§ Exercise data:
[Start of Attachment]
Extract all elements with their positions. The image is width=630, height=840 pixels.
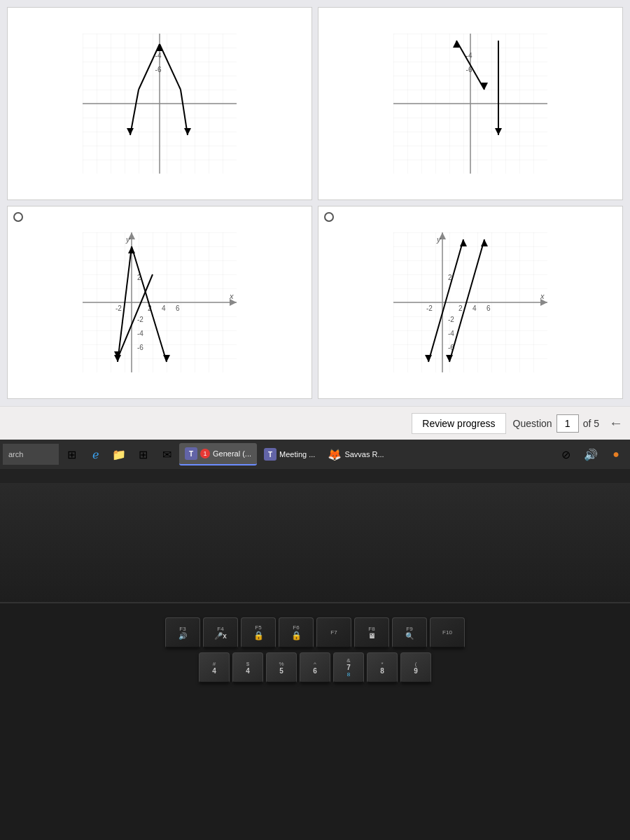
svg-text:6: 6 [176, 304, 180, 312]
system-tray: ⊘ 🔊 ● [554, 443, 627, 465]
firefox-label: Savvas R... [344, 450, 384, 458]
taskbar-app-firefox[interactable]: 🦊 Savvas R... [322, 443, 389, 465]
key-lparen-9[interactable]: ( 9 [400, 652, 431, 683]
svg-text:-2: -2 [448, 316, 454, 323]
key-caret-6[interactable]: ^ 6 [300, 652, 330, 683]
search-text: arch [8, 450, 23, 458]
key-percent-5[interactable]: % 5 [266, 652, 297, 683]
key-f3[interactable]: F3 🔊 [165, 617, 200, 648]
svg-text:x: x [229, 292, 234, 300]
radio-bottom-right[interactable] [324, 212, 334, 222]
key-f9[interactable]: F9 🔍 [392, 617, 427, 648]
review-progress-button[interactable]: Review progress [412, 413, 505, 434]
teams-icon-1: T [185, 447, 197, 460]
taskbar-app-teams-meeting[interactable]: T Meeting ... [258, 443, 321, 465]
radio-bottom-left[interactable] [13, 212, 23, 222]
screen-area: -4 -6 [0, 0, 630, 406]
key-f4[interactable]: F4 🎤x [203, 617, 238, 648]
taskbar-windows-store-icon[interactable]: ⊞ [132, 443, 154, 465]
graph-panel-bottom-left[interactable]: 2 -2 -4 -6 2 4 6 -2 y x [7, 206, 312, 399]
svg-text:x: x [540, 292, 545, 300]
of-label: of 5 [583, 418, 599, 429]
svg-text:-2: -2 [426, 304, 433, 312]
teams-badge-1: 1 [200, 449, 210, 458]
question-area: Question of 5 [513, 414, 599, 433]
key-hash-4[interactable]: # 4 [199, 652, 230, 683]
taskbar-folder-icon[interactable]: 📁 [108, 443, 130, 465]
graph-panel-bottom-right[interactable]: 2 -2 -4 -6 2 4 6 -2 y x [318, 206, 623, 399]
question-label: Question [513, 418, 552, 429]
bottom-control-bar: Review progress Question of 5 ← [0, 406, 630, 440]
svg-text:-4: -4 [448, 330, 454, 337]
svg-text:-4: -4 [137, 330, 144, 337]
keyboard-area: F3 🔊 F4 🎤x F5 🔒 F6 🔒 F7 F8 🖥 [0, 602, 630, 840]
question-number-input[interactable] [556, 414, 579, 433]
svg-text:2: 2 [458, 304, 463, 312]
wifi-icon[interactable]: ⊘ [554, 443, 577, 465]
key-f10[interactable]: F10 [430, 617, 465, 648]
graph-svg-top-right: -4 -6 [393, 34, 547, 174]
taskbar-search[interactable]: arch [3, 444, 59, 465]
taskbar-edge-icon[interactable]: ℯ [84, 443, 106, 465]
key-f8[interactable]: F8 🖥 [354, 617, 389, 648]
svg-text:4: 4 [162, 304, 166, 312]
graph-svg-top-left: -4 -6 [83, 34, 237, 174]
taskbar-split-icon[interactable]: ⊞ [60, 443, 83, 465]
graph-svg-bottom-left: 2 -2 -4 -6 2 4 6 -2 y x [83, 232, 237, 372]
key-star-8[interactable]: * 8 [367, 652, 398, 683]
svg-text:-2: -2 [137, 316, 144, 323]
laptop-bezel [0, 469, 630, 483]
key-amp-7[interactable]: & 7 8 [333, 652, 364, 683]
key-dollar-4[interactable]: $ 4 [232, 652, 263, 683]
notification-icon[interactable]: ● [605, 443, 627, 465]
graph-panel-top-left: -4 -6 [7, 7, 312, 200]
taskbar: arch ⊞ ℯ 📁 ⊞ ✉ T 1 General (... T Meetin… [0, 440, 630, 469]
volume-icon[interactable]: 🔊 [580, 443, 602, 465]
number-key-row: # 4 $ 4 % 5 ^ 6 & 7 8 * 8 [42, 652, 588, 683]
content-area: -4 -6 [0, 0, 630, 406]
svg-text:-2: -2 [115, 304, 122, 312]
svg-text:-6: -6 [137, 344, 144, 351]
teams-meeting-label: Meeting ... [279, 450, 315, 458]
teams-icon-2: T [264, 448, 276, 461]
graph-panel-top-right: -4 -6 [318, 7, 623, 200]
key-f5[interactable]: F5 🔒 [241, 617, 276, 648]
taskbar-app-teams-general[interactable]: T 1 General (... [179, 443, 257, 465]
function-key-row: F3 🔊 F4 🎤x F5 🔒 F6 🔒 F7 F8 🖥 [42, 617, 588, 648]
graph-svg-bottom-right: 2 -2 -4 -6 2 4 6 -2 y x [393, 232, 547, 372]
laptop-body: DELL F3 🔊 F4 🎤x F5 🔒 F6 🔒 F7 [0, 483, 630, 840]
taskbar-mail-icon[interactable]: ✉ [155, 443, 178, 465]
teams-general-label: General (... [213, 449, 251, 458]
svg-text:-6: -6 [155, 66, 162, 74]
key-f6[interactable]: F6 🔒 [279, 617, 314, 648]
svg-text:4: 4 [472, 304, 477, 312]
back-arrow-button[interactable]: ← [609, 415, 623, 431]
firefox-icon: 🦊 [328, 448, 342, 461]
key-f7[interactable]: F7 [316, 617, 351, 648]
svg-text:6: 6 [486, 304, 491, 312]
[End of Attachment]
§ Exercise prompt: Every entry, word for word, should be given again; the pictures are not part of the copy.

§ Response for this exercise:
Extract all elements with their positions. The image is width=630, height=840 pixels.
svg-text:6: 6 [176, 304, 180, 312]
system-tray: ⊘ 🔊 ● [554, 443, 627, 465]
firefox-label: Savvas R... [344, 450, 384, 458]
taskbar-app-firefox[interactable]: 🦊 Savvas R... [322, 443, 389, 465]
key-lparen-9[interactable]: ( 9 [400, 652, 431, 683]
svg-text:-2: -2 [448, 316, 454, 323]
key-caret-6[interactable]: ^ 6 [300, 652, 330, 683]
search-text: arch [8, 450, 23, 458]
key-percent-5[interactable]: % 5 [266, 652, 297, 683]
key-f3[interactable]: F3 🔊 [165, 617, 200, 648]
svg-text:x: x [229, 292, 234, 300]
radio-bottom-right[interactable] [324, 212, 334, 222]
key-f9[interactable]: F9 🔍 [392, 617, 427, 648]
review-progress-button[interactable]: Review progress [412, 413, 505, 434]
teams-icon-1: T [185, 447, 197, 460]
taskbar-app-teams-meeting[interactable]: T Meeting ... [258, 443, 321, 465]
radio-bottom-left[interactable] [13, 212, 23, 222]
screen-area: -4 -6 [0, 0, 630, 406]
key-f4[interactable]: F4 🎤x [203, 617, 238, 648]
taskbar-windows-store-icon[interactable]: ⊞ [132, 443, 154, 465]
graph-panel-bottom-left[interactable]: 2 -2 -4 -6 2 4 6 -2 y x [7, 206, 312, 399]
svg-text:x: x [540, 292, 545, 300]
of-label: of 5 [583, 418, 599, 429]
svg-text:-2: -2 [426, 304, 433, 312]
teams-badge-1: 1 [200, 449, 210, 458]
question-area: Question of 5 [513, 414, 599, 433]
key-hash-4[interactable]: # 4 [199, 652, 230, 683]
taskbar-folder-icon[interactable]: 📁 [108, 443, 130, 465]
graph-panel-bottom-right[interactable]: 2 -2 -4 -6 2 4 6 -2 y x [318, 206, 623, 399]
question-label: Question [513, 418, 552, 429]
bottom-control-bar: Review progress Question of 5 ← [0, 406, 630, 440]
svg-text:-4: -4 [448, 330, 454, 337]
svg-text:-4: -4 [137, 330, 144, 337]
keyboard-area: F3 🔊 F4 🎤x F5 🔒 F6 🔒 F7 F8 🖥 [0, 602, 630, 840]
question-number-input[interactable] [556, 414, 579, 433]
svg-text:2: 2 [458, 304, 463, 312]
wifi-icon[interactable]: ⊘ [554, 443, 577, 465]
key-f10[interactable]: F10 [430, 617, 465, 648]
graph-svg-top-right: -4 -6 [393, 34, 547, 174]
taskbar-search[interactable]: arch [3, 444, 59, 465]
taskbar-edge-icon[interactable]: ℯ [84, 443, 106, 465]
key-f8[interactable]: F8 🖥 [354, 617, 389, 648]
svg-text:4: 4 [162, 304, 166, 312]
graph-svg-top-left: -4 -6 [83, 34, 237, 174]
taskbar-split-icon[interactable]: ⊞ [60, 443, 83, 465]
graph-svg-bottom-left: 2 -2 -4 -6 2 4 6 -2 y x [83, 232, 237, 372]
key-star-8[interactable]: * 8 [367, 652, 398, 683]
svg-text:-2: -2 [137, 316, 144, 323]
laptop-bezel [0, 469, 630, 483]
key-amp-7[interactable]: & 7 8 [333, 652, 364, 683]
key-dollar-4[interactable]: $ 4 [232, 652, 263, 683]
notification-icon[interactable]: ● [605, 443, 627, 465]
graph-panel-top-left: -4 -6 [7, 7, 312, 200]
taskbar: arch ⊞ ℯ 📁 ⊞ ✉ T 1 General (... T Meetin… [0, 440, 630, 469]
volume-icon[interactable]: 🔊 [580, 443, 602, 465]
number-key-row: # 4 $ 4 % 5 ^ 6 & 7 8 * 8 [42, 652, 588, 683]
content-area: -4 -6 [0, 0, 630, 406]
svg-text:-2: -2 [115, 304, 122, 312]
svg-text:-6: -6 [137, 344, 144, 351]
teams-meeting-label: Meeting ... [279, 450, 315, 458]
teams-icon-2: T [264, 448, 276, 461]
graph-panel-top-right: -4 -6 [318, 7, 623, 200]
key-f5[interactable]: F5 🔒 [241, 617, 276, 648]
taskbar-app-teams-general[interactable]: T 1 General (... [179, 443, 257, 465]
function-key-row: F3 🔊 F4 🎤x F5 🔒 F6 🔒 F7 F8 🖥 [42, 617, 588, 648]
graph-svg-bottom-right: 2 -2 -4 -6 2 4 6 -2 y x [393, 232, 547, 372]
laptop-body: DELL F3 🔊 F4 🎤x F5 🔒 F6 🔒 F7 [0, 483, 630, 840]
taskbar-mail-icon[interactable]: ✉ [155, 443, 178, 465]
teams-general-label: General (... [213, 449, 251, 458]
svg-text:-6: -6 [155, 66, 162, 74]
key-f6[interactable]: F6 🔒 [279, 617, 314, 648]
svg-text:4: 4 [472, 304, 477, 312]
back-arrow-button[interactable]: ← [609, 415, 623, 431]
firefox-icon: 🦊 [328, 448, 342, 461]
key-f7[interactable]: F7 [316, 617, 351, 648]
svg-text:6: 6 [486, 304, 491, 312]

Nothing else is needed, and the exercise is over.